I browsed through the folders, and I saw a couple of pictures taken during the first half of the year. Those days, I was happy. What happened, you ask. Honestly, I don’t know. No, I didn’t break up with some girl and end up posting this, emotional entry. And those photos in my folders are of me, and a few close friends.
Maybe it's the big Os that's causing me to feel like this. I'm exhausted, mentally exhausted. No, it's not the studying that's making me tired. I was on the verge of giving up. Until, this special someone came into my life. And encouraged me to keep on going and have faith. Yes, faith. Even simple words can leave a great impact on one's life. Thanks :-) Being sixteen isn’t as fun as i thought it would be (when I was fifteen).
Well, some teachers in school aren’t so nice either. the body language they portray whenever they walk pass me, or when I approach them for help is very, for lack of a better of a more insulting/filthy word, fucked up.
Yes I know I’m not the best student in class. I know for the past one and half year I didn’t show any interest in your lessons. But come on, I know what i did was wrong. I'm sorry. Hah, favoritism.

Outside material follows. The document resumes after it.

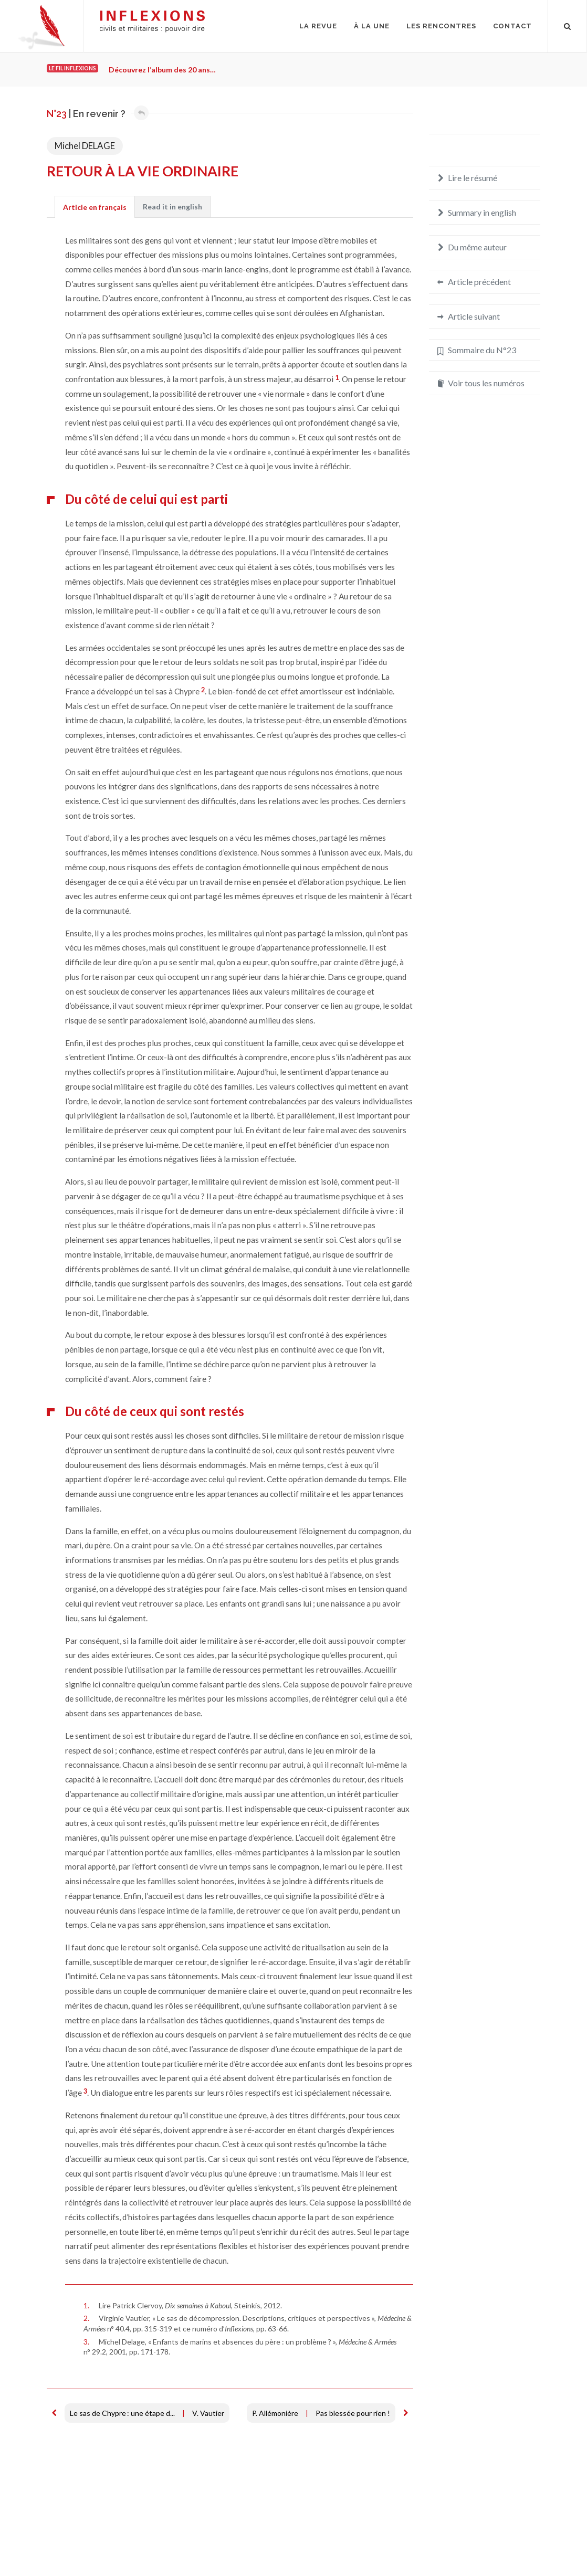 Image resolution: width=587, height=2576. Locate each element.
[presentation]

If the teachers think that I’m just a typical secondary four student who showed no sign of interest at all since the start and then starts panicking since the exams are near and they aren’t willing to help then, I have nothing else to say. I'll show them that I can do it on my own, without their help and go into the course of my choice. I'm going to laugh right in your faces on that day when I get my results.
On a much lighter note, I have to thank all those who've never gave up on me. You guys are very much appreciated; thank you :-) to teachers who weren’t anal, thanks a lot ;-) to those who gave up on me and said that i was hopeless, incorrigible, thanks to all of you also. Ha-ha!
sorry for the filthy language, i just cant help it. and that picture doesnt belong to me, credits to deviantart.